Yes, it is the Christmas season. I hope it is common knowledge that as Christians come to celebrate this time of the year, we have no concrete evidence Jesus was born Dec 25th. But that’s not the point of this post. For those that try to focus on the celebration of the coming of Jesus, one theme that we may want to meditate on is God’s desire to dwell with man. There are more than enough texts in the Jewish Scriptures that speak about this topic. For example:
“If you walk in My statutes and keep My commandments so as to carry them out, then I shall give you rains in their season, so that the land will yield its produce and the trees of the field will bear their fruit. Indeed, your threshing will last for you until grape gathering, and grape gathering will last until sowing time. You will thus eat your food to the full and live securely in your land. 6 I shall also grant peace in the land, so that you may lie down with no one making you tremble. I shall also eliminate harmful beasts from the land, and no sword will pass through your land. But you will chase your enemies and they will fall before you by the sword; five of you will chase a hundred, and a hundred of you will chase ten thousand, and your enemies will fall before you by the sword. So I will turn toward you and make you fruitful and multiply you, and I will confirm My covenant with you. You will eat the old supply and clear out the old because of the new.Moreover, I will make My dwelling among you, and My soul will not reject you. I will also walk among you and be your God, and you shall be My people. I am the Lord your God, who brought you out of the land of Egypt so that you would not be their slaves, and I broke the bars of your yoke and made you walk erect.” Levitcus 26:11-12
“My servant David will be king over them, and they will all have one shepherd; and they will walk in My ordinances and keep My statutes and observe them. 25 They will live on the land that I gave to Jacob My servant, in which your fathers lived; and they will live on it, they, and their sons and their sons’ sons, forever; and David My servant will be their prince forever. 26 I will make a covenant of peace with them; it will be an everlasting covenant with them. And I will [h]place them and multiply them, and will set My sanctuary in their midst forever.27 My dwelling place also will be with them; and I will be their God, and they will be My people. 28 And the nations will know that I am the Lord who sanctifies Israel, when My sanctuary is in their midst forever.”’-Ezekiel 37: 24-27
Of course, the Jewish people thought God’s presence was dwelling in their midst in both the Tabernacle and Temple.

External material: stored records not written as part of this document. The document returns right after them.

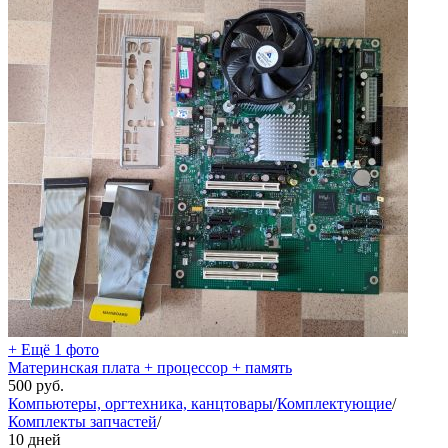
+ Ещё 1 фото
Материнская плата + процессор + память
500
руб.
Компьютеры, оргтехника, канцтовары
/
Комплектующие
/
Комплекты запчастей
/
10 дней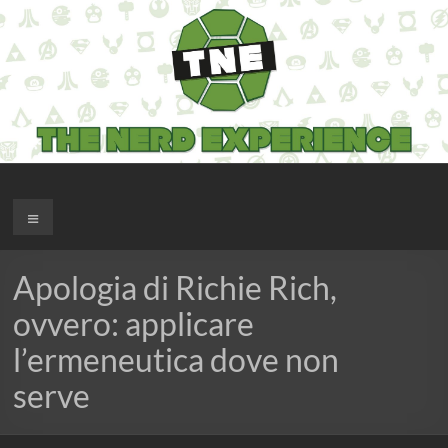
Salta
al
contenuto
The Nerd Experience
Menu
Apologia di Richie Rich,
ovvero: applicare
l’ermeneutica dove non
serve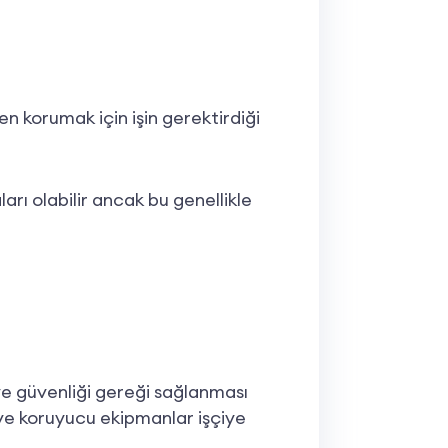
den korumak için işin gerektirdiği
arı olabilir ancak bu genellikle
 ve güvenliği gereği sağlanması
 ve koruyucu ekipmanlar işçiye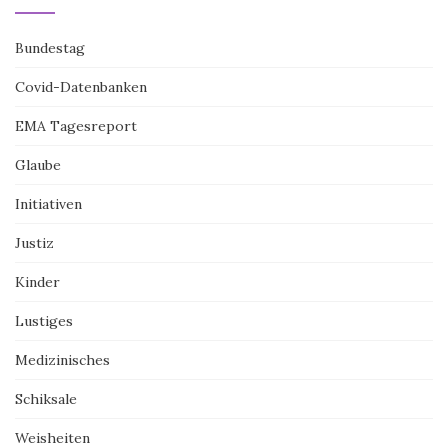
Bundestag
Covid-Datenbanken
EMA Tagesreport
Glaube
Initiativen
Justiz
Kinder
Lustiges
Medizinisches
Schiksale
Weisheiten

As I have said before, in the Bible, the Shekhinah is the visible manifestation of the presence of God in which He descends to dwell among men. While the Hebrew form of the glory of the Lord is “Kvod Adonai” the Greek title is “Doxa Kurion.” The Hebrew form Schekhinah, from the root “shachan,” means “dwelling” while the Greek word “Skeinei” means to tabernacle. The Shekhinah glory is seen in a variety of visible manifestations such as light, fire, a cloud, the Angel of the Lord, or a combination of all of these.
For the Jewish people, the ultimate manifestation of the Shekhinah was seen in the giving of the Torah at Mt. Sinai (Ex.19:16-20). Therefore, in relation to the incarnation, the Shekhinah takes on greater significance in John 1: 1-14. As John says, “And the Word became flesh, and dwelt among us, and we saw His glory, glory as of the only begotten from the Father, full of grace and truth.” “Dwelt” ( σκήνωμα), means to “live or camp in a tent” or figuratively in the NT to”dwell, take up one’s residence, come to reside (among).” As already stated, the Greek word “Skeinei” means to tabernacle. John 1:14 literally says,” the Word became flesh and tabernacled among us.”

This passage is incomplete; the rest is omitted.